*TASK REQUIREMENTS*
Repeat verbatim, and only, the lines of the data below, beginning at the line that contains "Diferencias frente" and stopping after the line that contains "modificar las".

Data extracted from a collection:

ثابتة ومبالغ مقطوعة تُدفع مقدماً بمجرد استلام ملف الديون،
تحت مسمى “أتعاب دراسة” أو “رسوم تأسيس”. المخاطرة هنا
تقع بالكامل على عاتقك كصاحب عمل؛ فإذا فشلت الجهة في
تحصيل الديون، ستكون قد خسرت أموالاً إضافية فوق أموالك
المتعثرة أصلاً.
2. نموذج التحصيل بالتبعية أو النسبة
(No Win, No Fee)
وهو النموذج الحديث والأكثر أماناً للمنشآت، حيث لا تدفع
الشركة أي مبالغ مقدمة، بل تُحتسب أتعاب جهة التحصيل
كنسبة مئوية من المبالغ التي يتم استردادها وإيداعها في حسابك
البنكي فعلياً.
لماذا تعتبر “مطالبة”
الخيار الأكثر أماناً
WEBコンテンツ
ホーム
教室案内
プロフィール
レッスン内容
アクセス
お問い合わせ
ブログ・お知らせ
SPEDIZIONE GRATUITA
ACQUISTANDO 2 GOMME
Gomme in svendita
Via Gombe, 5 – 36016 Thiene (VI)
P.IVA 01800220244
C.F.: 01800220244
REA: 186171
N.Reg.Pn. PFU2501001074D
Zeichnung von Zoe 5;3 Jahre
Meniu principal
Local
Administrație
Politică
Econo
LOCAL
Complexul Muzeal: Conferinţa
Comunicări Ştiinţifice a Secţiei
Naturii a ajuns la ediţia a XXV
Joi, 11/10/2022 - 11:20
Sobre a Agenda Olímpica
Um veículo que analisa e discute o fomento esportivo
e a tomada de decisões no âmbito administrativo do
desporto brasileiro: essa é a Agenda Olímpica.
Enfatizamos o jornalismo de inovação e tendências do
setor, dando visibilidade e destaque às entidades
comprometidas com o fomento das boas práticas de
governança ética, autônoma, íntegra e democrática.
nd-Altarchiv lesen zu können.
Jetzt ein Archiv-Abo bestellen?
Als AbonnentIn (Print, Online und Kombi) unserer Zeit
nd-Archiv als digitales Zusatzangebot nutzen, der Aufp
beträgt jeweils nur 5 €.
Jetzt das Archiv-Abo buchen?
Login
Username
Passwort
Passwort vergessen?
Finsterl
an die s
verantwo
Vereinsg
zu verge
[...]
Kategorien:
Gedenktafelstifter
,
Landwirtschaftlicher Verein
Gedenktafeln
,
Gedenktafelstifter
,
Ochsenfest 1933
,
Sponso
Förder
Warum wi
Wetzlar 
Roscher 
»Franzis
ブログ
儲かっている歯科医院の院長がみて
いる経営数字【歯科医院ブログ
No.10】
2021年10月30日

* * *

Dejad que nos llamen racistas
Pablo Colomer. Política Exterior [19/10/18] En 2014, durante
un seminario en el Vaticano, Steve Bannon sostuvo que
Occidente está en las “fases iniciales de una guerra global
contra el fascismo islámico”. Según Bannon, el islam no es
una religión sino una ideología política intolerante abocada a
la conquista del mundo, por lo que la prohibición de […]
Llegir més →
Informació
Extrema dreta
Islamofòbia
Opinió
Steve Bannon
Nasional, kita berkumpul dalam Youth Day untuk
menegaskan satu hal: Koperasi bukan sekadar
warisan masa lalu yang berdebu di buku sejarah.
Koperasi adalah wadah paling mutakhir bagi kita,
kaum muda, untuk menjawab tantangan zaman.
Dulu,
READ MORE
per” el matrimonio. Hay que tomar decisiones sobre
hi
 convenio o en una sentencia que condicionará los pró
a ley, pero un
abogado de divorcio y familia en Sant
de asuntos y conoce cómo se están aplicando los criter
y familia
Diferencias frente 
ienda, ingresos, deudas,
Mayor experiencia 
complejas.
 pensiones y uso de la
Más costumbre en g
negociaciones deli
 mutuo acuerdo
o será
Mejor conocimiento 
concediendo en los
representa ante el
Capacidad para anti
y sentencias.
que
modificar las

*TASK RESULT*
Diferencias frente 
ienda, ingresos, deudas,
Mayor experiencia 
complejas.
 pensiones y uso de la
Más costumbre en g
negociaciones deli
 mutuo acuerdo
o será
Mejor conocimiento 
concediendo en los
representa ante el
Capacidad para anti
y sentencias.
que
modificar las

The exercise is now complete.